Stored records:
== Segment start ==

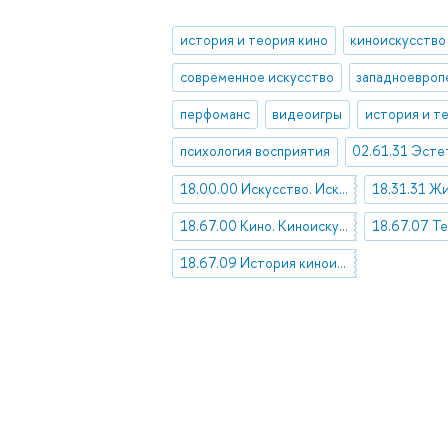
история и теория кино
киноискусство
современное искусство
перфоманс
видеоигры
психология восприятия
18.00.00 Искусство. Искусствоведение
18.31.31 Ж
18.67.00 Кино. Киноискусство
18.67.09 История киноискусства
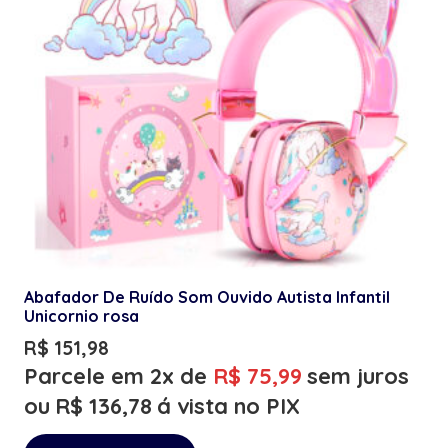
Abafador De Ruído Som Ouvido Autista Infantil
Unicornio rosa
R$
151,98
Parcele em 2x de
R$
75,99
sem juros
ou
R$
136,78
á vista no PIX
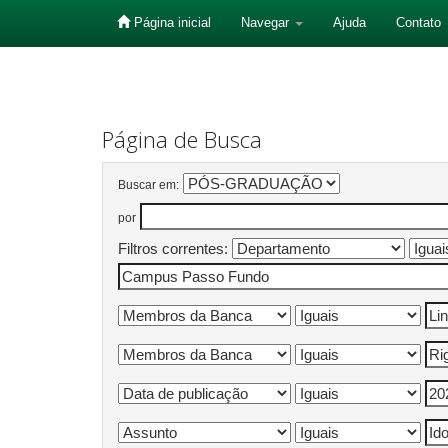
Página inicial
Navegar
Ajuda
Contato
Skip
navigation
Página de Busca
Buscar em:
por
Filtros correntes:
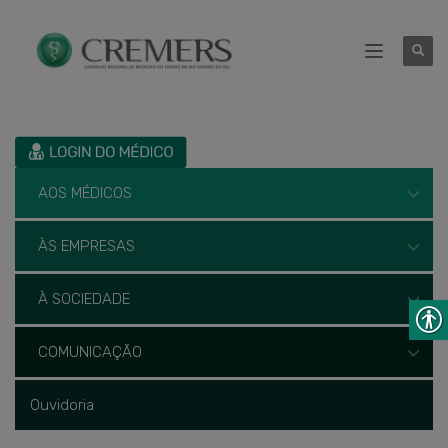
AOS MÉDICOS
ÀS EMPRESAS
À SOCIEDADE
COMUNICAÇÃO
Ouvidoria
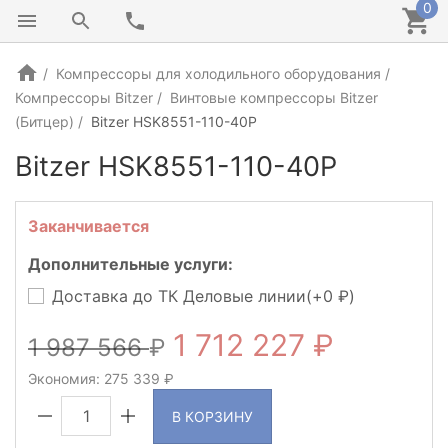
0
Компрессоры для холодильного оборудования
Компрессоры Bitzer
Винтовые компрессоры Bitzer
(Битцер)
Bitzer HSK8551-110-40P
Bitzer HSK8551-110-40P
ГЕРМАНИЯ
Заканчивается
Дополнительные услуги:
Доставка до ТК Деловые линии(+
0
)
1 712 227
1 987 566
Экономия:
275 339
В КОРЗИНУ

== Segment end ==

Activity:
The full text of the data above, exact and without pictures, is what to return.

Reply:
история и теория кино
киноискусство
современное искусство
перфоманс
видеоигры
психология восприятия
18.00.00 Искусство. Искусствоведение
18.31.31 Ж
18.67.00 Кино. Киноискусство
18.67.09 История киноискусства
Abafador De Ruído Som Ouvido Autista Infantil
Unicornio rosa
R$
151,98
Parcele em 2x de
R$
75,99
sem juros
ou
R$
136,78
á vista no PIX
Página inicial
Navegar
Ajuda
Contato
Skip
navigation
Página de Busca
Buscar em:
por
Filtros correntes:
AOS MÉDICOS
ÀS EMPRESAS
À SOCIEDADE
COMUNICAÇÃO
Ouvidoria
0
Компрессоры для холодильного оборудования
Компрессоры Bitzer
Винтовые компрессоры Bitzer
(Битцер)
Bitzer HSK8551-110-40P
Bitzer HSK8551-110-40P
ГЕРМАНИЯ
Заканчивается
Дополнительные услуги:
Доставка до ТК Деловые линии(+
0
)
1 712 227
1 987 566
Экономия:
275 339
В КОРЗИНУ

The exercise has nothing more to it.